> _WORK ITEM_: The records follow. Filter them to the lines that hold "控制面板主页".

> _INFORMATION PROVIDED_:
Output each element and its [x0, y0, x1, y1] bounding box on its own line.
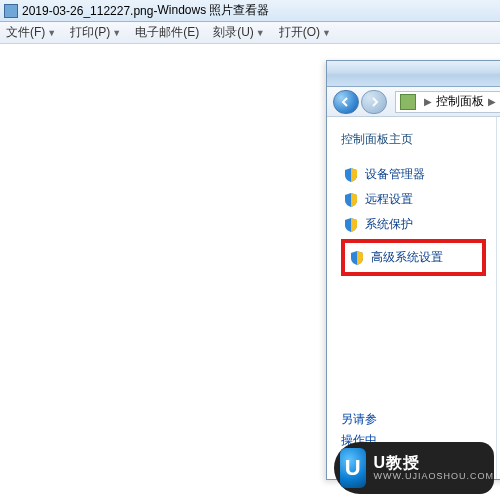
chevron-down-icon: ▼ — [322, 28, 331, 38]
sidebar-item-system-protection[interactable]: 系统保护 — [341, 212, 486, 237]
shield-icon — [343, 167, 359, 183]
menu-email[interactable]: 电子邮件(E) — [135, 24, 199, 41]
control-panel-icon — [400, 94, 416, 110]
sidebar-item-label: 设备管理器 — [365, 166, 425, 183]
sidebar: 控制面板主页 设备管理器 远程设置 系统保护 高级系统设置 另请参 — [327, 117, 497, 479]
footer-line-1: 另请参 — [341, 411, 390, 428]
inner-titlebar[interactable] — [327, 61, 500, 87]
chevron-down-icon: ▼ — [112, 28, 121, 38]
watermark-text: U教授 WWW.UJIAOSHOU.COM — [374, 454, 495, 481]
control-panel-window: ▶ 控制面板 ▶ 所有 控制面板主页 设备管理器 远程设置 系统保护 — [326, 60, 500, 480]
menu-burn[interactable]: 刻录(U)▼ — [213, 24, 265, 41]
menu-file[interactable]: 文件(F)▼ — [6, 24, 56, 41]
menu-print[interactable]: 打印(P)▼ — [70, 24, 121, 41]
inner-body: 控制面板主页 设备管理器 远程设置 系统保护 高级系统设置 另请参 — [327, 117, 500, 479]
sidebar-item-label: 系统保护 — [365, 216, 413, 233]
watermark-badge: U教授 WWW.UJIAOSHOU.COM — [334, 442, 494, 494]
shield-icon — [343, 192, 359, 208]
shield-icon — [349, 250, 365, 266]
breadcrumb-item-1[interactable]: 控制面板 — [436, 93, 484, 110]
chevron-down-icon: ▼ — [256, 28, 265, 38]
sidebar-title: 控制面板主页 — [341, 131, 486, 148]
chevron-down-icon: ▼ — [47, 28, 56, 38]
back-button[interactable] — [333, 90, 359, 114]
watermark-icon — [340, 448, 366, 488]
watermark-brand: U教授 — [374, 454, 495, 472]
menu-open[interactable]: 打开(O)▼ — [279, 24, 331, 41]
app-icon — [4, 4, 18, 18]
highlight-box: 高级系统设置 — [341, 239, 486, 276]
watermark-url: WWW.UJIAOSHOU.COM — [374, 472, 495, 482]
arrow-left-icon — [341, 97, 351, 107]
forward-button[interactable] — [361, 90, 387, 114]
arrow-right-icon — [369, 97, 379, 107]
chevron-right-icon: ▶ — [424, 96, 432, 107]
sidebar-item-advanced-system[interactable]: 高级系统设置 — [347, 245, 480, 270]
sidebar-item-remote-settings[interactable]: 远程设置 — [341, 187, 486, 212]
breadcrumb[interactable]: ▶ 控制面板 ▶ 所有 — [395, 91, 500, 113]
title-filename: 2019-03-26_112227.png — [22, 4, 153, 18]
shield-icon — [343, 217, 359, 233]
sidebar-item-label: 远程设置 — [365, 191, 413, 208]
nav-buttons — [333, 90, 387, 114]
chevron-right-icon: ▶ — [488, 96, 496, 107]
inner-toolbar: ▶ 控制面板 ▶ 所有 — [327, 87, 500, 117]
outer-menubar: 文件(F)▼ 打印(P)▼ 电子邮件(E) 刻录(U)▼ 打开(O)▼ — [0, 22, 500, 44]
sidebar-item-label: 高级系统设置 — [371, 249, 443, 266]
sidebar-item-device-manager[interactable]: 设备管理器 — [341, 162, 486, 187]
outer-titlebar[interactable]: 2019-03-26_112227.png - Windows 照片查看器 — [0, 0, 500, 22]
title-app: Windows 照片查看器 — [157, 2, 269, 19]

> _RESPONSE BELOW_:
sidebar: 控制面板主页 设备管理器 远程设置 系统保护 高级系统设置 另请参 — [327, 117, 497, 479]
control-panel-window: ▶ 控制面板 ▶ 所有 控制面板主页 设备管理器 远程设置 系统保护 — [326, 60, 500, 480]
inner-body: 控制面板主页 设备管理器 远程设置 系统保护 高级系统设置 另请参 — [327, 117, 500, 479]
sidebar-title: 控制面板主页 — [341, 131, 486, 148]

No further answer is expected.